This book, Sons of Sikkim: The Rise and Fall of the Namgyal Dynasty of Sikkim, is not a comprehensive history of Sikkim; it is only a brief history of Sikkim’s Namgyal Dynasty, which ruled the former Kingdom of Sikkim for more than 300 years (1642-1975).
The main purpose of writing this book is to give the ordinary people – in Sikkim and elsewhere – a glimpse of Sikkim’s history: its origin in the 13th century, advent of the Namgyal Dynasty in mid-17th century, invasion of neighbouring countries in the 18th and 19th centuries, and finally, the emergence of the kingdom as a democracy in the 20th century, leading ultimately to its present status – the 22nd State of India.
There are very few books dealing on the above subjects in great detail in one book. Most books on Sikkim’s history and politics are either one-sided or fail to present a holistic view of Sikkim. A book such as this is perhaps written for the first time by a Sikkimese and from the Sikkimese perspective.

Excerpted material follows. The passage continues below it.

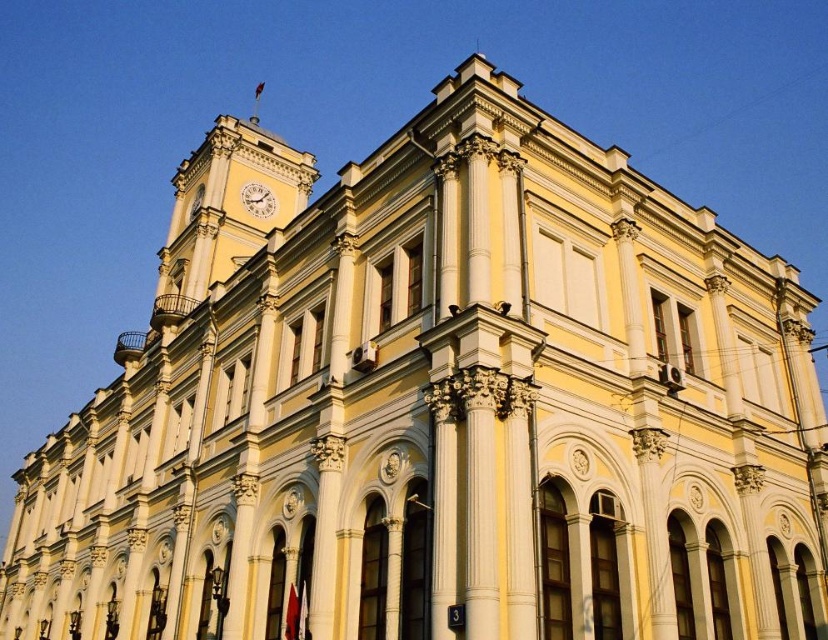 Is yellow stone clock tower at upper left positioned at the back of white glossy clock at upper center?

No, yellow stone clock tower at upper left is closer to the viewer.

The width and height of the screenshot is (828, 640). Find the location of `yellow stone clock tower at upper left`. yellow stone clock tower at upper left is located at coordinates 224,211. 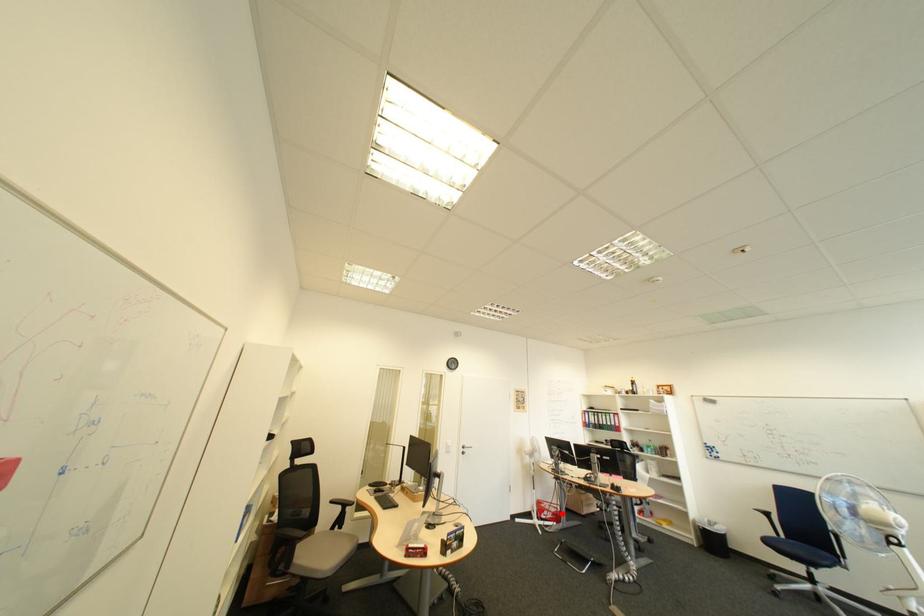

History is not always written by the victors; at times, as in this case, it is written by its victims.
Empires fall, civilizations crumble but the human spirit, which fights against all kinds of oppression and exploitation, cannot be extinguished so easily. More than anything else, the story of the Sons of Sikkim is a story worth telling; a story of a small Himalayan kingdom and its people’s struggle to survive in the face of great odds.